Dr. Oleg Lourie, Senior Product Manager, EDAX
Many of us like to travel and some people are fascinated by the view of gigantic A380’ planes slowly navigating on tarmac with projected gracious and powerful determination. I too could not overcome a feel of fascination every time I observed these magnificent planes, they are really – literally big.. The airline industry however seems to have a more practical perspective on this matter – the volume of the A380s purchase is on decline and according to the recent reports Airbus is considering reducing their production based on growing preference towards smaller and faster airplanes. Although the connection may seem slightly tenuous, in my mind I see a fairly close analogy to this situation in EDS market, when the discussion comes to the size of EDS sensors.
In modern microanalysis where the studies of a compositional structure rapidly become dependent on a time scale, the use of the large sensors can no longer be a single solution to optimize the signal. The energy resolution of an EDS spectrometer can be related to its signal detection capability, which determines the signal to noise ratio and as a result the energy resolution of the detector. Fundamentally, to increase signal to noise ratio one may choose to increase signal, or number of counts, or as alternative to reduce the noise of the detector electronics and improve its sensitivity. The first methodology, based on larger number of counts, is directly related to the amount of input X-rays determined by a solid angle of the detector, and/or the acquisition time. A good example for this approach would be a large SDD sensor operating at long shaping times. A conceptually alternative methodology, would be to employ a sensor with a) reduced electronics noise; and b) having higher efficiency in X-ray transmission, which implies less X-ray losses in transit from sample to the recorded signal in the spectra.

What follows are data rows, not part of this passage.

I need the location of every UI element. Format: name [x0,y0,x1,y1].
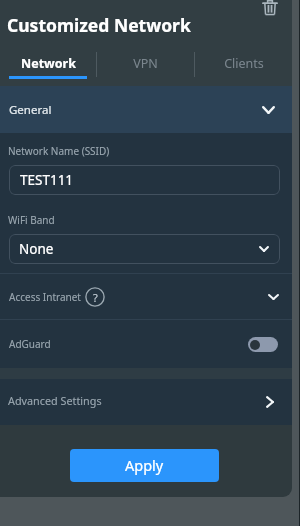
button[interactable]: Access Intranet [0,274,292,319]
button[interactable]: Apply [70,449,219,482]
staticText: TEST111 [20,171,74,189]
staticText: Access Intranet [9,290,81,304]
button[interactable]: None [9,234,280,264]
staticText: Customized Network [7,13,191,37]
button[interactable]: Delete [263,0,277,15]
staticText: AdGuard [9,337,51,351]
staticText: Network Name (SSID) [8,144,110,158]
button[interactable]: Help [85,287,105,307]
staticText: Network [21,55,76,72]
button[interactable]: TEST111 [9,165,280,195]
staticText: Advanced Settings [8,393,102,408]
staticText: None [19,240,54,258]
button[interactable]: AdGuard toggle [248,337,278,352]
staticText: General [9,102,52,118]
button[interactable]: Clients [195,46,292,86]
button[interactable]: General [0,86,292,133]
staticText: Apply [125,455,164,475]
button[interactable]: AdGuard [0,320,292,368]
button[interactable]: Network [0,46,96,86]
staticText: WiFi Band [8,213,55,227]
button[interactable]: Advanced Settings [0,379,292,425]
button[interactable]: VPN [97,46,194,86]
staticText: Clients [224,55,264,72]
staticText: ? [93,290,98,305]
staticText: VPN [133,55,158,72]
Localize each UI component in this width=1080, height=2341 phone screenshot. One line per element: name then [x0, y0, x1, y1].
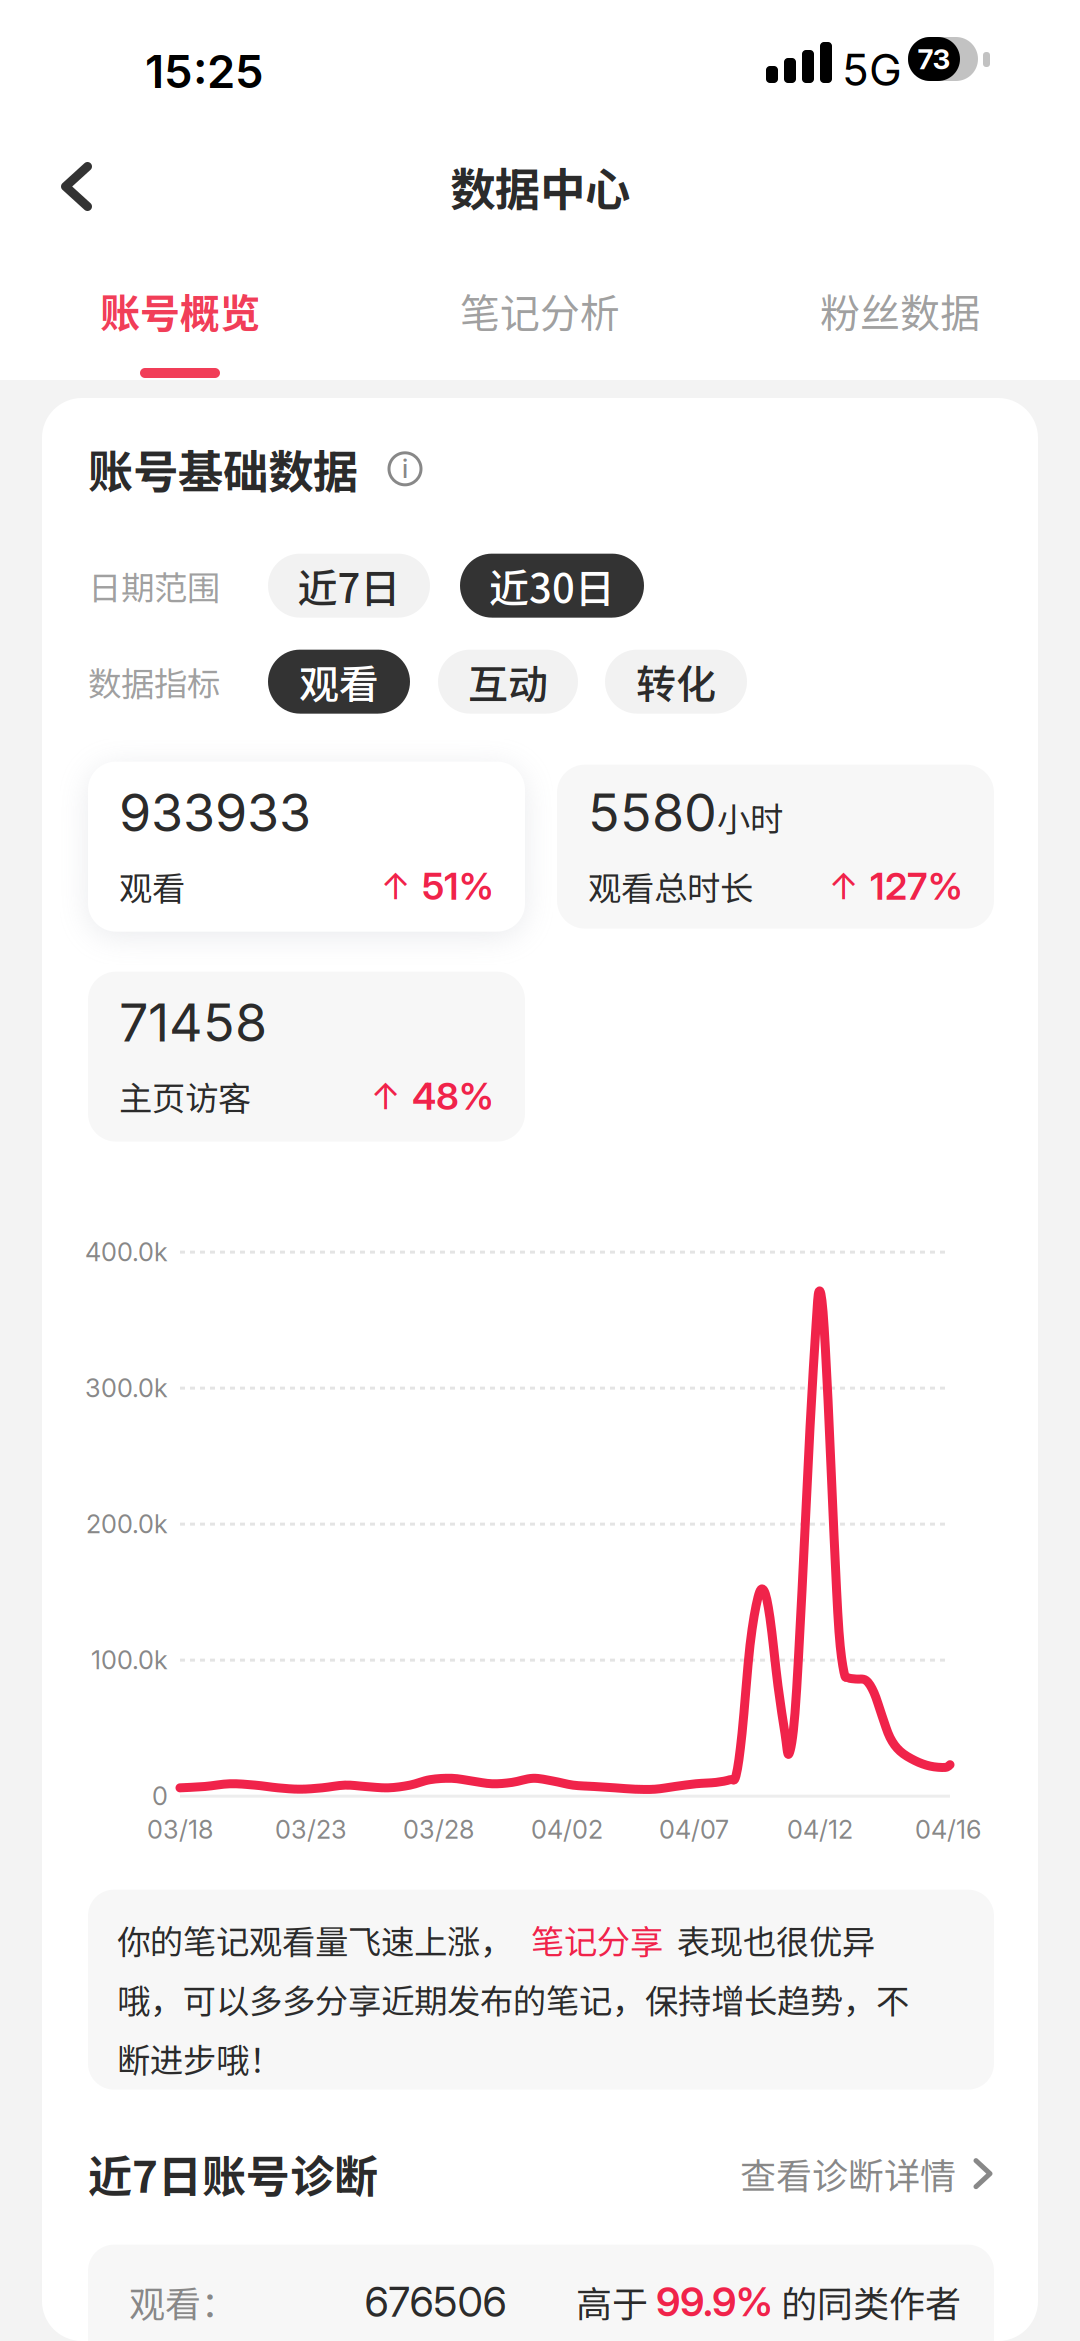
button[interactable]: 近7日	[268, 554, 430, 618]
staticText: 0	[152, 1781, 168, 1812]
staticText: 933933	[119, 781, 311, 844]
staticText: ↑	[381, 864, 410, 908]
staticText: 200.0k	[86, 1509, 168, 1540]
button[interactable]: 933933	[88, 762, 525, 932]
staticText: 主页访客	[119, 1072, 251, 1120]
staticText: 03/28	[403, 1814, 474, 1845]
staticText: 观看：	[129, 2276, 237, 2328]
button[interactable]: 5580	[557, 765, 994, 929]
staticText: 笔记分析	[460, 282, 620, 339]
staticText: i	[402, 454, 408, 484]
staticText: 笔记分享	[531, 1916, 663, 1964]
button[interactable]: 观看	[268, 650, 410, 714]
staticText: 71458	[119, 991, 267, 1054]
button[interactable]: 说明	[376, 440, 434, 498]
button[interactable]: 查看诊断详情	[740, 2148, 994, 2200]
staticText: 近7日账号诊断	[88, 2142, 378, 2206]
staticText: 数据中心	[450, 154, 630, 219]
staticText: 近30日	[489, 557, 615, 615]
staticText: 400.0k	[85, 1237, 168, 1268]
staticText: ↑	[371, 1074, 400, 1118]
button[interactable]: 近30日	[460, 554, 644, 618]
staticText: 73	[918, 42, 950, 76]
staticText: 04/12	[787, 1814, 853, 1845]
staticText: 粉丝数据	[820, 282, 980, 339]
staticText: 127%	[870, 864, 963, 909]
staticText: 观看	[119, 862, 185, 910]
button[interactable]: 返回	[0, 120, 153, 253]
staticText: 日期范围	[88, 562, 220, 610]
staticText: 48%	[412, 1074, 494, 1119]
button[interactable]: 71458	[88, 972, 525, 1142]
staticText: 5580	[588, 781, 717, 844]
staticText: 300.0k	[85, 1373, 168, 1404]
button[interactable]: 账号概览	[0, 253, 360, 380]
button[interactable]: 粉丝数据	[720, 253, 1080, 380]
staticText: 观看	[299, 653, 379, 711]
staticText: 676506	[364, 2277, 506, 2327]
staticText: 断进步哦！	[117, 2034, 282, 2082]
staticText: 观看总时长	[588, 862, 753, 910]
staticText: 03/23	[275, 1814, 347, 1845]
staticText: 近7日	[298, 557, 400, 615]
button[interactable]: 互动	[438, 650, 578, 714]
staticText: ↑	[829, 864, 858, 908]
button[interactable]: 笔记分析	[360, 253, 720, 380]
staticText: 转化	[636, 653, 716, 711]
staticText: 互动	[468, 653, 548, 711]
staticText: 5G	[842, 43, 902, 96]
staticText: 03/18	[147, 1814, 213, 1845]
staticText: 哦，可以多多分享近期发布的笔记，保持增长趋势，不	[117, 1975, 909, 2023]
staticText: 04/07	[659, 1814, 729, 1845]
staticText: 99.9%	[656, 2277, 773, 2326]
staticText: 账号基础数据	[88, 436, 358, 502]
staticText: 你的笔记观看量飞速上涨，	[117, 1916, 513, 1964]
staticText: 数据指标	[88, 658, 220, 706]
staticText: 100.0k	[91, 1645, 168, 1676]
staticText: 表现也很优异	[677, 1916, 875, 1964]
staticText: 04/02	[531, 1814, 603, 1845]
staticText: 小时	[717, 793, 783, 841]
staticText: 51%	[422, 864, 494, 909]
staticText: 高于	[576, 2276, 656, 2328]
button[interactable]: 转化	[605, 650, 747, 714]
staticText: 的同类作者	[773, 2276, 961, 2328]
staticText: 15:25	[145, 44, 264, 99]
staticText: 04/16	[915, 1814, 981, 1845]
staticText: 账号概览	[100, 282, 260, 339]
staticText: 查看诊断详情	[740, 2148, 956, 2200]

Using this methodology signal to noise ratio can be increased with a smaller sensor having higher transmissivity and operating at higher count rates vs larger sensor operating at lower count rates.
To understand the advantage of using a small sensor at higher count rates we can review a simple operation model for SDD. A time for a drift of the charge generated by X-ray in Si body of the sensor can be modeled either based on a simple linear trajectory or a random walk model. In both cases, we would arrive to approximate l~√t dependence, where l is the distance traveled by charge from cathode to anode and t is the drift time. In regard to the sensor size this means that a time to collect charge from a single X-ray event is proportional to the sensor area. As an example, a simple calculation with assumed electron mobility of 1500 cm2/V-1s and bias 200 V results in 1 µs drift time estimate for 100 mm2 and 100 ns drift time for 10 mm2 sensors. This implies that in order to collect a full charge in a large sensor the rise time for preamplifier needs to be in the range of 1 µs vs 100 ns rise time that can be used with 10 mm2 sensor. With 10 times higher readout frequency for 10 mm2 sensor it will collect equivalent signal to a 100 mm2 sensor.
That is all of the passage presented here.